2. The mixing device as claimed in claim 1,

wherein the mixing device comprises a first valve seat disk and a second valve seat disk,

wherein the valve control disk is arranged parallel between the first and the second valve seat disks,

wherein the valve control disk comprises two first recesses and two second recesses arranged on both sides of the valve control disk to form a passage for the each group of the openings of the first and the second valve seat disks, and

wherein the two second recesses of the valve control disk are connected to each other by a channel to form a flow between the first and the second valve seat disks.

3. The mixing device as claimed in claim 2, wherein the first and the second valve seat disks are identical and the two first recesses and the two second recesses of the valve control disk are symmetrically arranged on the both sides of the valve control disk.
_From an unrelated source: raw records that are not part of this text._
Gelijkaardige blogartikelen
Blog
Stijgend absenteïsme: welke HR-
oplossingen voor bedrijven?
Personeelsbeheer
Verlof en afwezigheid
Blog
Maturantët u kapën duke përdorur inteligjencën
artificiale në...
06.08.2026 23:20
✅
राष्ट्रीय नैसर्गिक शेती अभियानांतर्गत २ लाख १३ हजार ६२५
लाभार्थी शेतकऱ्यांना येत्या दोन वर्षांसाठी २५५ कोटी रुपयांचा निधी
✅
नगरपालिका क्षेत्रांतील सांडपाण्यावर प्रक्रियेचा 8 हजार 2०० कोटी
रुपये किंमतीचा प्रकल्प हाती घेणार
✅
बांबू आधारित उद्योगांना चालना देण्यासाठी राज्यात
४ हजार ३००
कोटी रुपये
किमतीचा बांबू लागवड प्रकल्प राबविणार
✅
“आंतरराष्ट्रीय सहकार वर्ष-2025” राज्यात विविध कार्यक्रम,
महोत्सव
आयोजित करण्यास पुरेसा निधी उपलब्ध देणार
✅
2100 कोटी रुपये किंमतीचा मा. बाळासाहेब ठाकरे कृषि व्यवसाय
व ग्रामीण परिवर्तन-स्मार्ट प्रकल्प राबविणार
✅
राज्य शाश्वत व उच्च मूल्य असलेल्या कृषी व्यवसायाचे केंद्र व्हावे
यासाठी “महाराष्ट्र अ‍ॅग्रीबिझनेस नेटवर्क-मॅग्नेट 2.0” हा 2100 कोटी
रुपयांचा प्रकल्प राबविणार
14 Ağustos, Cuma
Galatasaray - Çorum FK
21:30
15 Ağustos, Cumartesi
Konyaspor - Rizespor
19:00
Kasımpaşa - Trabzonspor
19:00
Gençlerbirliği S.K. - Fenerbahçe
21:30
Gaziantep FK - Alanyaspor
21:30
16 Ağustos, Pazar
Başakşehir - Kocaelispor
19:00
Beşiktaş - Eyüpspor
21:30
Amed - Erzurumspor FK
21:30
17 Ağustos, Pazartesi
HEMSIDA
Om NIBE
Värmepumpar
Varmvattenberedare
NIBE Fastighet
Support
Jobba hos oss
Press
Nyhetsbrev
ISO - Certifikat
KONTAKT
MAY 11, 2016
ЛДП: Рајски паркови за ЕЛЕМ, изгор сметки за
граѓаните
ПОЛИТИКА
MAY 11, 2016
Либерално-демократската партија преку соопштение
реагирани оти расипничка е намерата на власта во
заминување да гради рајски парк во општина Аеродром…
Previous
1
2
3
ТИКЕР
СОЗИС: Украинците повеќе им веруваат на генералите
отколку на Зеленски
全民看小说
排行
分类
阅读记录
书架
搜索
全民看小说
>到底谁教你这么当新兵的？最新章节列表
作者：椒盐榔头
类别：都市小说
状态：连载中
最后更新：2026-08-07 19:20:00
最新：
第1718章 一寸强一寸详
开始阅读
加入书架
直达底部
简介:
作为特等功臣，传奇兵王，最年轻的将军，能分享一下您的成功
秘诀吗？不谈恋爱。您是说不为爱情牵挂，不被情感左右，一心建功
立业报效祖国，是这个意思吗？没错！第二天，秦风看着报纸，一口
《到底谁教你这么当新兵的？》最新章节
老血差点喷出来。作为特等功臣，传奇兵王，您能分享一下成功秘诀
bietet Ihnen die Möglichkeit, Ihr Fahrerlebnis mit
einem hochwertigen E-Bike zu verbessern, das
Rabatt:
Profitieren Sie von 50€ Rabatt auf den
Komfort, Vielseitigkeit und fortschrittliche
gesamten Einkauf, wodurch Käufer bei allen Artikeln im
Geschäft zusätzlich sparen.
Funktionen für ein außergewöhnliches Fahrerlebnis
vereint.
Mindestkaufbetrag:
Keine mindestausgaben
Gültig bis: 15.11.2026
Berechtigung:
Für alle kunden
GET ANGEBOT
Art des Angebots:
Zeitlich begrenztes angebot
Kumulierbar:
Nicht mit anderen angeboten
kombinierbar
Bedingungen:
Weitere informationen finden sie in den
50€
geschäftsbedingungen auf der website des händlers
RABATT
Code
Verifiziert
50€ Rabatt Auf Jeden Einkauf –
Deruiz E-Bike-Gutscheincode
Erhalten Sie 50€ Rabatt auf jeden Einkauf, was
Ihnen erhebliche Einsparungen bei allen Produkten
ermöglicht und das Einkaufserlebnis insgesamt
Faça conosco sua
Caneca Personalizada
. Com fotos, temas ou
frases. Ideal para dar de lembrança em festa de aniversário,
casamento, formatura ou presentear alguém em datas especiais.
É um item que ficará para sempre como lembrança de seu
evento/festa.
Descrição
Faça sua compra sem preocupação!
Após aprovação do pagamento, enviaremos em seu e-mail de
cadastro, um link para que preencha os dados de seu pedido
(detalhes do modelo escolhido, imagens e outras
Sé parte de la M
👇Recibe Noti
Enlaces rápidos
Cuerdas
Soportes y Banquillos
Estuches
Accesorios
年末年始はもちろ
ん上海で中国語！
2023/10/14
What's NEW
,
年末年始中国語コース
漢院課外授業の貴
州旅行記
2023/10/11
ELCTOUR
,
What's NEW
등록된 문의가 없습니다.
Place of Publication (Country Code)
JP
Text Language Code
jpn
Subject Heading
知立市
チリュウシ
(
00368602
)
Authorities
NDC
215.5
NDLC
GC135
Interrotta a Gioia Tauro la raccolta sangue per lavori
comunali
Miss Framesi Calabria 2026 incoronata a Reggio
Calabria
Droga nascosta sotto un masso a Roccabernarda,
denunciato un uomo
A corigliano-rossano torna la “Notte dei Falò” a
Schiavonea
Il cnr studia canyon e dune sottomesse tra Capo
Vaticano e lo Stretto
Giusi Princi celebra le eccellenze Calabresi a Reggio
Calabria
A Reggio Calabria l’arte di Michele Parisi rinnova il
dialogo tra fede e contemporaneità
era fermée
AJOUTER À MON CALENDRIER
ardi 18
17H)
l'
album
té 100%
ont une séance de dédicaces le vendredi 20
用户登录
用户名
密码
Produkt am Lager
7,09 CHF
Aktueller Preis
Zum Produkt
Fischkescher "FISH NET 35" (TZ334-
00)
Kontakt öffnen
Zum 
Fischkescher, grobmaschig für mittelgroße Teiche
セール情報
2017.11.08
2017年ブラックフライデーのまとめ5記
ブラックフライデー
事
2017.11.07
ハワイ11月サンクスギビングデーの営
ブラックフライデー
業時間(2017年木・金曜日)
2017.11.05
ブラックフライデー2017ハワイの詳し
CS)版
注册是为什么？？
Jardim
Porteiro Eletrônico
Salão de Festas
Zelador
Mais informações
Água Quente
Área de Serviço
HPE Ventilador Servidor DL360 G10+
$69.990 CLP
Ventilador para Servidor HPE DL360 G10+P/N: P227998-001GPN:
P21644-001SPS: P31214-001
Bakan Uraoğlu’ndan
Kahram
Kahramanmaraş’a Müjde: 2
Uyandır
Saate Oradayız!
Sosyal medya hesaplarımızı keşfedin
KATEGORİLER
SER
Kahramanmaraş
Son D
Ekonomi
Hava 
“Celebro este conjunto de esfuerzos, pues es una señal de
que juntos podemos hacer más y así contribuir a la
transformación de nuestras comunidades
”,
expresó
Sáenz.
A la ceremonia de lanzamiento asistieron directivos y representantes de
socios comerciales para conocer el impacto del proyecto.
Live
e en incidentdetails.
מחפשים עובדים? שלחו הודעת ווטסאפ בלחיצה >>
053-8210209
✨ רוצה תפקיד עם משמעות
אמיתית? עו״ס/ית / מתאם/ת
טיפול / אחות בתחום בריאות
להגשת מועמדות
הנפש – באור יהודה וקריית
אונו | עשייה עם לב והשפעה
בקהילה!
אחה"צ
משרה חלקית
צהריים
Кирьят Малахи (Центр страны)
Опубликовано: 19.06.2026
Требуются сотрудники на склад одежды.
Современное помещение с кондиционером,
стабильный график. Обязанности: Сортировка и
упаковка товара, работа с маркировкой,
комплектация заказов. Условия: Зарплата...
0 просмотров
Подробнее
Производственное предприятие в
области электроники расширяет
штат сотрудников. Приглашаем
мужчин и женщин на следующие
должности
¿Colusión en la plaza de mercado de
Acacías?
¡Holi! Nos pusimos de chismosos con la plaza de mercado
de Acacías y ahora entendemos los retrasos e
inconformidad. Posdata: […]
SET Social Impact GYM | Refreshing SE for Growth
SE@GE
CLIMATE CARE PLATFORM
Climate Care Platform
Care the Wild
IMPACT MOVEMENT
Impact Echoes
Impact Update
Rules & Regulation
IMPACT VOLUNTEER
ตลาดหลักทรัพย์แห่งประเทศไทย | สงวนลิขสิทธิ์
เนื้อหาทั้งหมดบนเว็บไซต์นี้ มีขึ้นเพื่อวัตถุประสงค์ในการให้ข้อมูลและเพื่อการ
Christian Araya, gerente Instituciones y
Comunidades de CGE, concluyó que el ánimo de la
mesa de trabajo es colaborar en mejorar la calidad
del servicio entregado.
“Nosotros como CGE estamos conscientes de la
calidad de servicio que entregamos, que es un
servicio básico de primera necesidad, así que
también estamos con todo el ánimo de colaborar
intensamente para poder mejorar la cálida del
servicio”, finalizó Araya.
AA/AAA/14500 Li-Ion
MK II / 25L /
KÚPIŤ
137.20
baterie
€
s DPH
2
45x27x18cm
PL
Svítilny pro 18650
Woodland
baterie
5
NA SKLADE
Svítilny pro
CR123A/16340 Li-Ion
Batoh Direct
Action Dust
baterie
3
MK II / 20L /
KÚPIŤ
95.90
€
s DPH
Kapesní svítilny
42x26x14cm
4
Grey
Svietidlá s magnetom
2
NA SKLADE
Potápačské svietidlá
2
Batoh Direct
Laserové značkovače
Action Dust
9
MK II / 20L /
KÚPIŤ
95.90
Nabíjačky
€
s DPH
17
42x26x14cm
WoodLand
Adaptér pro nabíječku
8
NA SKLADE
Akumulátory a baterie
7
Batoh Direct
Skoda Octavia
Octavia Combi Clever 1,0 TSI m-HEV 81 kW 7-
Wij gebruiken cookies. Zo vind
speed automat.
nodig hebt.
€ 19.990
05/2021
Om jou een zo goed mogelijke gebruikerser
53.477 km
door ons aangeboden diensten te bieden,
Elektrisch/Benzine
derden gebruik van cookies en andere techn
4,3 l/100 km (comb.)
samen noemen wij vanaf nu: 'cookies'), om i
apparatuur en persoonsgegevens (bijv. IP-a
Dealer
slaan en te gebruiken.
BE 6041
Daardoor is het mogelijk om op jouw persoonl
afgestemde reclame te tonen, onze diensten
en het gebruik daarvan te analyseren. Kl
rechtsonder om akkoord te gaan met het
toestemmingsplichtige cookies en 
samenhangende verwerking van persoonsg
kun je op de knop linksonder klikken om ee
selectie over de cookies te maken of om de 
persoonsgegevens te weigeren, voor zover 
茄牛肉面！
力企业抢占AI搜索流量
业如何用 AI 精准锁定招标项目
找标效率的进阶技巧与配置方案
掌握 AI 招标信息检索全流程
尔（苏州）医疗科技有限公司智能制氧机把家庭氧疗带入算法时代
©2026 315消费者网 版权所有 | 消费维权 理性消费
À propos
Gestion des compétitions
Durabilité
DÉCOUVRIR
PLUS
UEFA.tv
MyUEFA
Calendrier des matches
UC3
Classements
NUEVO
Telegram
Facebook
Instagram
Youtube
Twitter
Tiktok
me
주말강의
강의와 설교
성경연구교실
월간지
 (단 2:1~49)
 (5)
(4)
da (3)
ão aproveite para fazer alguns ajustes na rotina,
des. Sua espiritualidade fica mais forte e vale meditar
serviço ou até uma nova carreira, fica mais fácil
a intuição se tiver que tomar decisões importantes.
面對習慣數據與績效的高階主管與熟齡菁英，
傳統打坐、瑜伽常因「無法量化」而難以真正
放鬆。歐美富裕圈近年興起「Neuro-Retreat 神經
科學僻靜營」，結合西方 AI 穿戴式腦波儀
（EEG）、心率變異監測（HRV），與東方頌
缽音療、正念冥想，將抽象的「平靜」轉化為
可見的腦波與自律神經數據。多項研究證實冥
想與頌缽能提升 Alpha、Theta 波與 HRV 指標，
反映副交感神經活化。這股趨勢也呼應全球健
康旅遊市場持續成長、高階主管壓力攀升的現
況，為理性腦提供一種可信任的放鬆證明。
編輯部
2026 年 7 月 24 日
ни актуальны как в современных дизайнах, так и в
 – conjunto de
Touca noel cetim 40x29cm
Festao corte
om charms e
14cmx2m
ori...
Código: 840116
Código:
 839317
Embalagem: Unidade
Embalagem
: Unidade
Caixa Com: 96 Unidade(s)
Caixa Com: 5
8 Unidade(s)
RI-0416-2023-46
4. The mixing device as claimed in claim 2,

wherein the first seat disk is an inlet to the mixing path and the second valve seat disk is an outlet to the mixing path,

wherein for the each group of the openings, the first opening, the second opening, and the third opening of the first valve seat disk is the inlet opening for the substances, and

wherein for the each group of the openings, the first opening, the second opening, and the third opening of the second valve seat disk is the outlet opening for the substances.

5. The mixing device as claimed in claim 1, wherein the mixing device comprises two shut-off positions and a flow of the substances to the mixing device bridges the mixing path at each of the two shut-off positions.

6. The mixing device as claimed in claim 1, wherein the valve control disk is moveable and adjustable.

7. The mixing device as claimed in claim 1, wherein the substances comprise liquids or gases with different temperatures.

8. The mixing device as claimed in claim 1,

wherein the mixing path is created by a first mixing device and a second mixing device,

wherein the first mixing device is an inlet to the mixing path and the second mixing device is an outlet to the mixing path,

wherein for the each group of the openings, the second opening of the first mixing device is the inlet opening for the substances and the second opening of the second mixing device is the outlet opening for the substances, and

wherein the third openings of the at least two groups of the openings of the first mixing device are connected with the corresponding third openings of the at least two groups of the openings of the second mixing device for bridging the mixing path.